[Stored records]
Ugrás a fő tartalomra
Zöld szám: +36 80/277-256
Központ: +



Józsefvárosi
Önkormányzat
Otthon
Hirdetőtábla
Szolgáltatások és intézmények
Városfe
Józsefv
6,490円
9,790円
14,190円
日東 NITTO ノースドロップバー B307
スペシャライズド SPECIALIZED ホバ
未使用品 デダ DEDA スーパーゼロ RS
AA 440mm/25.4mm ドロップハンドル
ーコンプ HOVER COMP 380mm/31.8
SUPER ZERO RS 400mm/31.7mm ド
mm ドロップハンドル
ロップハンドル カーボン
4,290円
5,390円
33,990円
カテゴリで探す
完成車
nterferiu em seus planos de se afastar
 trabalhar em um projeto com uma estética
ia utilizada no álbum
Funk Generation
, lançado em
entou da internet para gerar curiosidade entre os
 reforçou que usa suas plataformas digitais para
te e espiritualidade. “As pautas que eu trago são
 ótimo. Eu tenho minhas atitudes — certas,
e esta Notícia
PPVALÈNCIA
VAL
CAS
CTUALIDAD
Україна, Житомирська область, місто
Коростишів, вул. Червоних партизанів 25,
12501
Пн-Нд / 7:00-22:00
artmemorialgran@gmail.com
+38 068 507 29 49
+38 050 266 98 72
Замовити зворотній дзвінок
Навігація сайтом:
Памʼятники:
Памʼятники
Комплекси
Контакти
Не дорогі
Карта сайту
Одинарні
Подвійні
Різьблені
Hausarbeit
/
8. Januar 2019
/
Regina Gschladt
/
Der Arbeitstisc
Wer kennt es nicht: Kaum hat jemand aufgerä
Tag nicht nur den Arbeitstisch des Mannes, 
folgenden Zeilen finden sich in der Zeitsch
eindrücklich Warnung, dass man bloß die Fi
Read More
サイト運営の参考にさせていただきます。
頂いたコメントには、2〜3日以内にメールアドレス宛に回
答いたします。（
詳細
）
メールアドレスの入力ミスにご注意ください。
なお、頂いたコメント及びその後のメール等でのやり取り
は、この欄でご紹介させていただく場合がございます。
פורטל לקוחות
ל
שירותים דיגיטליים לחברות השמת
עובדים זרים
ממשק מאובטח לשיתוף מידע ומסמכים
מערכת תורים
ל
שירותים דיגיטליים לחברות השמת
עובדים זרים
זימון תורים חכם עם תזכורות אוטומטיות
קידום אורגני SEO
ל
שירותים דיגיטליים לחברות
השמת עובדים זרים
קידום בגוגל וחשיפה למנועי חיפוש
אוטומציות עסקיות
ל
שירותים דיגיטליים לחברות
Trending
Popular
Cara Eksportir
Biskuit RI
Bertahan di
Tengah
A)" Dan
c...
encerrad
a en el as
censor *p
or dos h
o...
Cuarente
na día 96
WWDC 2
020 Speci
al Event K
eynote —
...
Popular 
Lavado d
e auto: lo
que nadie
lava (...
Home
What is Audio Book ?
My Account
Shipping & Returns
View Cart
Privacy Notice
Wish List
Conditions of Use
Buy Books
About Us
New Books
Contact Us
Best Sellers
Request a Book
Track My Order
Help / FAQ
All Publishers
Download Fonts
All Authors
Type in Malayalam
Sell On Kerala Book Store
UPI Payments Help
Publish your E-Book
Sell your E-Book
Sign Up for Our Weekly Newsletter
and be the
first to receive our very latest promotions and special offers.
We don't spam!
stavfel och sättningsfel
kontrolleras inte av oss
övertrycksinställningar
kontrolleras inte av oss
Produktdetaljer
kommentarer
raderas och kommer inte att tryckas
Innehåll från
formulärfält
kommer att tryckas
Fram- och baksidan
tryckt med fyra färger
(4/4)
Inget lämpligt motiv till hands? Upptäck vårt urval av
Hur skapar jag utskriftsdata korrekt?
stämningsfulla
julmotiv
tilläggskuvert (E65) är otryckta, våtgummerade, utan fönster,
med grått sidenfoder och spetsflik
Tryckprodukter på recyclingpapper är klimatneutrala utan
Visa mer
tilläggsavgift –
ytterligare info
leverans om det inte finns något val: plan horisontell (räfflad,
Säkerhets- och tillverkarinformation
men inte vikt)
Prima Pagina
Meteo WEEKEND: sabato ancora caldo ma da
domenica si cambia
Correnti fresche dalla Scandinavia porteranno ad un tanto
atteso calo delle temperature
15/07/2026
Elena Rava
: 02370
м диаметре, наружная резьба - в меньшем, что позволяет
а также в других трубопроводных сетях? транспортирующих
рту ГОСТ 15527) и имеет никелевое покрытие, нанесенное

▶ **Your objective**
What this exercise asks for is the data above, retyped exactly.

▶ **Response area**
Ugrás a fő tartalomra
Zöld szám: +36 80/277-256
Központ: +



Józsefvárosi
Önkormányzat
Otthon
Hirdetőtábla
Szolgáltatások és intézmények
Városfe
Józsefv
6,490円
9,790円
14,190円
日東 NITTO ノースドロップバー B307
スペシャライズド SPECIALIZED ホバ
未使用品 デダ DEDA スーパーゼロ RS
AA 440mm/25.4mm ドロップハンドル
ーコンプ HOVER COMP 380mm/31.8
SUPER ZERO RS 400mm/31.7mm ド
mm ドロップハンドル
ロップハンドル カーボン
4,290円
5,390円
33,990円
カテゴリで探す
完成車
nterferiu em seus planos de se afastar
 trabalhar em um projeto com uma estética
ia utilizada no álbum
Funk Generation
, lançado em
entou da internet para gerar curiosidade entre os
 reforçou que usa suas plataformas digitais para
te e espiritualidade. “As pautas que eu trago são
 ótimo. Eu tenho minhas atitudes — certas,
e esta Notícia
PPVALÈNCIA
VAL
CAS
CTUALIDAD
Україна, Житомирська область, місто
Коростишів, вул. Червоних партизанів 25,
12501
Пн-Нд / 7:00-22:00
artmemorialgran@gmail.com
+38 068 507 29 49
+38 050 266 98 72
Замовити зворотній дзвінок
Навігація сайтом:
Памʼятники:
Памʼятники
Комплекси
Контакти
Не дорогі
Карта сайту
Одинарні
Подвійні
Різьблені
Hausarbeit
/
8. Januar 2019
/
Regina Gschladt
/
Der Arbeitstisc
Wer kennt es nicht: Kaum hat jemand aufgerä
Tag nicht nur den Arbeitstisch des Mannes, 
folgenden Zeilen finden sich in der Zeitsch
eindrücklich Warnung, dass man bloß die Fi
Read More
サイト運営の参考にさせていただきます。
頂いたコメントには、2〜3日以内にメールアドレス宛に回
答いたします。（
詳細
）
メールアドレスの入力ミスにご注意ください。
なお、頂いたコメント及びその後のメール等でのやり取り
は、この欄でご紹介させていただく場合がございます。
פורטל לקוחות
ל
שירותים דיגיטליים לחברות השמת
עובדים זרים
ממשק מאובטח לשיתוף מידע ומסמכים
מערכת תורים
ל
שירותים דיגיטליים לחברות השמת
עובדים זרים
זימון תורים חכם עם תזכורות אוטומטיות
קידום אורגני SEO
ל
שירותים דיגיטליים לחברות
השמת עובדים זרים
קידום בגוגל וחשיפה למנועי חיפוש
אוטומציות עסקיות
ל
שירותים דיגיטליים לחברות
Trending
Popular
Cara Eksportir
Biskuit RI
Bertahan di
Tengah
A)" Dan
c...
encerrad
a en el as
censor *p
or dos h
o...
Cuarente
na día 96
WWDC 2
020 Speci
al Event K
eynote —
...
Popular 
Lavado d
e auto: lo
que nadie
lava (...
Home
What is Audio Book ?
My Account
Shipping & Returns
View Cart
Privacy Notice
Wish List
Conditions of Use
Buy Books
About Us
New Books
Contact Us
Best Sellers
Request a Book
Track My Order
Help / FAQ
All Publishers
Download Fonts
All Authors
Type in Malayalam
Sell On Kerala Book Store
UPI Payments Help
Publish your E-Book
Sell your E-Book
Sign Up for Our Weekly Newsletter
and be the
first to receive our very latest promotions and special offers.
We don't spam!
stavfel och sättningsfel
kontrolleras inte av oss
övertrycksinställningar
kontrolleras inte av oss
Produktdetaljer
kommentarer
raderas och kommer inte att tryckas
Innehåll från
formulärfält
kommer att tryckas
Fram- och baksidan
tryckt med fyra färger
(4/4)
Inget lämpligt motiv till hands? Upptäck vårt urval av
Hur skapar jag utskriftsdata korrekt?
stämningsfulla
julmotiv
tilläggskuvert (E65) är otryckta, våtgummerade, utan fönster,
med grått sidenfoder och spetsflik
Tryckprodukter på recyclingpapper är klimatneutrala utan
Visa mer
tilläggsavgift –
ytterligare info
leverans om det inte finns något val: plan horisontell (räfflad,
Säkerhets- och tillverkarinformation
men inte vikt)
Prima Pagina
Meteo WEEKEND: sabato ancora caldo ma da
domenica si cambia
Correnti fresche dalla Scandinavia porteranno ad un tanto
atteso calo delle temperature
15/07/2026
Elena Rava
: 02370
м диаметре, наружная резьба - в меньшем, что позволяет
а также в других трубопроводных сетях? транспортирующих
рту ГОСТ 15527) и имеет никелевое покрытие, нанесенное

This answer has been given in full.